Task details
A complete answer retypes each of the records below precisely and includes none of the pictures.

Saved data entries
- - - - - - -

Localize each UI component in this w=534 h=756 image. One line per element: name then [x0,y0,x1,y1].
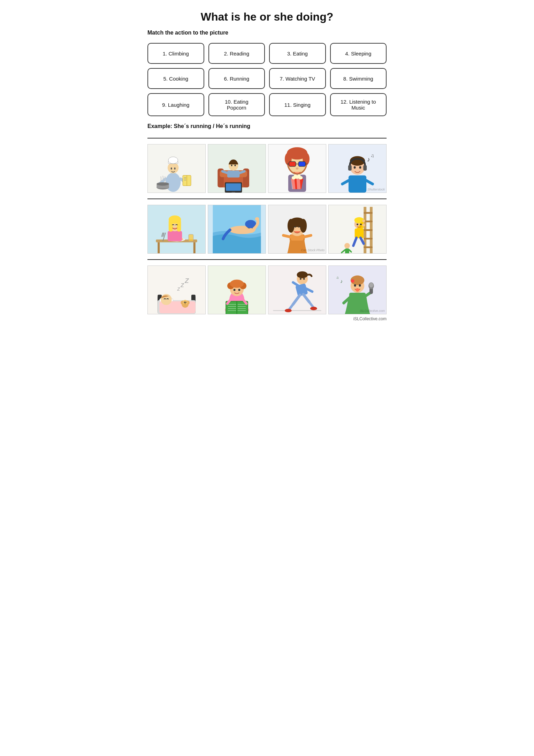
svg-point-90 [300,219,307,232]
divider-2 [147,199,387,199]
svg-rect-100 [364,238,373,240]
svg-point-52 [359,166,361,169]
svg-line-116 [349,250,351,252]
svg-line-91 [283,235,291,237]
svg-point-112 [360,224,362,225]
image-sleeping: z z z [147,265,206,314]
svg-rect-23 [227,171,239,178]
svg-point-89 [288,219,295,232]
svg-rect-37 [298,162,305,166]
svg-rect-27 [226,183,241,191]
svg-line-24 [222,171,227,173]
image-climbing [328,205,387,254]
word-grid: 1. Climbing 2. Reading 3. Eating 4. Slee… [147,43,387,116]
svg-line-165 [303,294,309,302]
divider-1 [147,138,387,139]
svg-rect-54 [363,165,367,171]
svg-line-92 [303,235,311,237]
image-watching-tv [208,144,266,193]
svg-rect-28 [232,192,235,193]
watermark-singing: iSLCollective.com [360,309,385,313]
example-text: Example: She´s running / He´s running [147,123,387,129]
svg-point-107 [362,219,365,222]
word-box-5: 5. Cooking [147,68,204,89]
svg-line-57 [342,181,349,184]
svg-text:z: z [177,286,180,292]
svg-rect-101 [364,246,373,248]
svg-point-22 [235,165,236,166]
svg-point-140 [230,279,244,288]
svg-line-163 [293,295,300,305]
svg-rect-114 [345,248,349,253]
word-box-7: 7. Watching TV [269,68,326,89]
svg-rect-64 [193,242,196,253]
svg-rect-72 [177,219,181,232]
word-box-8: 8. Swimming [330,68,387,89]
instruction-text: Match the action to the picture [147,30,387,36]
svg-text:♪: ♪ [340,279,343,284]
svg-point-3 [168,157,178,164]
svg-rect-68 [168,231,182,241]
svg-point-84 [255,217,259,221]
svg-line-110 [360,238,364,244]
svg-point-158 [300,278,302,280]
svg-text:♪: ♪ [367,156,370,163]
image-listening-music: ♪ ♫ Shutterstock [328,144,387,193]
svg-point-111 [357,224,358,225]
svg-rect-53 [348,165,352,171]
word-box-6: 6. Running [208,68,265,89]
svg-point-173 [354,284,356,287]
word-box-11: 11. Singing [269,93,326,116]
svg-rect-63 [158,242,160,253]
svg-point-142 [238,289,240,291]
image-singing: Can Stock Photo [268,205,326,254]
svg-point-159 [303,278,305,280]
svg-point-168 [310,307,317,310]
svg-rect-48 [349,175,366,193]
image-swimming [208,205,266,254]
svg-point-51 [354,166,356,169]
svg-point-132 [184,302,185,303]
svg-point-46 [294,174,297,177]
svg-point-167 [285,309,292,312]
svg-text:z: z [180,281,184,289]
svg-point-108 [362,224,365,226]
svg-point-113 [344,243,350,248]
word-box-3: 3. Eating [269,43,326,64]
image-row-2: Can Stock Photo [147,205,387,254]
svg-rect-99 [364,229,373,231]
svg-point-10 [157,182,169,186]
svg-point-133 [185,302,186,303]
svg-point-141 [234,289,236,291]
image-reading [208,265,266,314]
word-box-2: 2. Reading [208,43,265,64]
svg-rect-36 [289,162,296,166]
svg-point-47 [297,174,301,177]
svg-line-58 [366,181,373,184]
divider-3 [147,259,387,260]
svg-point-21 [231,165,232,166]
svg-point-41 [296,167,299,170]
svg-text:z: z [184,276,189,285]
word-box-9: 9. Laughing [147,93,204,116]
page-title: What is he or she doing? [147,10,387,23]
svg-line-109 [353,238,357,246]
svg-point-172 [351,279,354,283]
image-running [268,265,326,314]
image-cooking [147,144,206,193]
svg-point-5 [174,167,176,170]
image-singing-mic: ♪ ♫ iSLCollective.com [328,265,387,314]
word-box-4: 4. Sleeping [330,43,387,64]
word-box-12: 12. Listening toMusic [330,93,387,116]
image-row-3: z z z [147,265,387,314]
svg-rect-71 [169,219,173,232]
svg-rect-169 [349,293,366,299]
svg-text:♫: ♫ [336,276,338,279]
footer-text: iSLCollective.com [147,316,387,321]
image-eating [147,205,206,254]
svg-point-4 [171,167,172,170]
svg-rect-67 [189,234,193,241]
svg-line-115 [342,250,345,253]
image-row-1: ♪ ♫ Shutterstock [147,144,387,193]
svg-point-0 [166,173,181,192]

- - - - - - -

Answer to this task
Localize each UI component in this w=534 h=756 image. One line per element: name then [x0,y0,x1,y1].
svg-point-90 [300,219,307,232]
divider-2 [147,199,387,199]
svg-rect-100 [364,238,373,240]
svg-point-52 [359,166,361,169]
svg-line-116 [349,250,351,252]
svg-line-91 [283,235,291,237]
svg-point-112 [360,224,362,225]
image-sleeping: z z z [147,265,206,314]
svg-rect-23 [227,171,239,178]
svg-point-89 [288,219,295,232]
svg-rect-37 [298,162,305,166]
svg-rect-27 [226,183,241,191]
svg-line-24 [222,171,227,173]
image-climbing [328,205,387,254]
word-grid: 1. Climbing 2. Reading 3. Eating 4. Slee… [147,43,387,116]
svg-line-165 [303,294,309,302]
divider-1 [147,138,387,139]
svg-rect-54 [363,165,367,171]
svg-line-92 [303,235,311,237]
image-watching-tv [208,144,266,193]
svg-rect-28 [232,192,235,193]
watermark-singing: iSLCollective.com [360,309,385,313]
example-text: Example: She´s running / He´s running [147,123,387,129]
svg-point-107 [362,219,365,222]
word-box-5: 5. Cooking [147,68,204,89]
svg-line-57 [342,181,349,184]
svg-text:z: z [177,286,180,292]
svg-rect-101 [364,246,373,248]
svg-point-22 [235,165,236,166]
svg-point-140 [230,279,244,288]
svg-line-163 [293,295,300,305]
svg-rect-114 [345,248,349,253]
word-box-7: 7. Watching TV [269,68,326,89]
svg-rect-64 [193,242,196,253]
svg-rect-72 [177,219,181,232]
word-box-8: 8. Swimming [330,68,387,89]
instruction-text: Match the action to the picture [147,30,387,36]
svg-text:♪: ♪ [340,279,343,284]
svg-point-3 [168,157,178,164]
svg-rect-68 [168,231,182,241]
svg-point-84 [255,217,259,221]
svg-line-110 [360,238,364,244]
svg-point-158 [300,278,302,280]
svg-text:♪: ♪ [367,156,370,163]
image-listening-music: ♪ ♫ Shutterstock [328,144,387,193]
svg-point-111 [357,224,358,225]
svg-rect-53 [348,165,352,171]
word-box-6: 6. Running [208,68,265,89]
svg-point-173 [354,284,356,287]
word-box-11: 11. Singing [269,93,326,116]
svg-rect-63 [158,242,160,253]
svg-point-142 [238,289,240,291]
image-singing: Can Stock Photo [268,205,326,254]
svg-point-159 [303,278,305,280]
svg-point-168 [310,307,317,310]
svg-rect-48 [349,175,366,193]
image-swimming [208,205,266,254]
svg-point-51 [354,166,356,169]
svg-point-132 [184,302,185,303]
svg-point-46 [294,174,297,177]
svg-point-167 [285,309,292,312]
svg-text:z: z [180,281,184,289]
svg-point-108 [362,224,365,226]
svg-point-113 [344,243,350,248]
word-box-3: 3. Eating [269,43,326,64]
image-row-2: Can Stock Photo [147,205,387,254]
svg-rect-99 [364,229,373,231]
svg-point-10 [157,182,169,186]
svg-point-133 [185,302,186,303]
svg-point-141 [234,289,236,291]
image-reading [208,265,266,314]
word-box-2: 2. Reading [208,43,265,64]
svg-rect-36 [289,162,296,166]
svg-point-47 [297,174,301,177]
svg-line-58 [366,181,373,184]
divider-3 [147,259,387,260]
svg-point-21 [231,165,232,166]
svg-point-41 [296,167,299,170]
svg-text:z: z [184,276,189,285]
word-box-9: 9. Laughing [147,93,204,116]
page-title: What is he or she doing? [147,10,387,23]
svg-line-109 [353,238,357,246]
svg-point-172 [351,279,354,283]
image-running [268,265,326,314]
image-cooking [147,144,206,193]
svg-point-5 [174,167,176,170]
image-singing-mic: ♪ ♫ iSLCollective.com [328,265,387,314]
word-box-4: 4. Sleeping [330,43,387,64]
word-box-12: 12. Listening toMusic [330,93,387,116]
image-row-3: z z z [147,265,387,314]
svg-rect-71 [169,219,173,232]
svg-rect-169 [349,293,366,299]
svg-text:♫: ♫ [336,276,338,279]
footer-text: iSLCollective.com [147,316,387,321]
image-eating [147,205,206,254]
svg-point-4 [171,167,172,170]
svg-rect-67 [189,234,193,241]
svg-line-115 [342,250,345,253]
image-row-1: ♪ ♫ Shutterstock [147,144,387,193]
svg-point-0 [166,173,181,192]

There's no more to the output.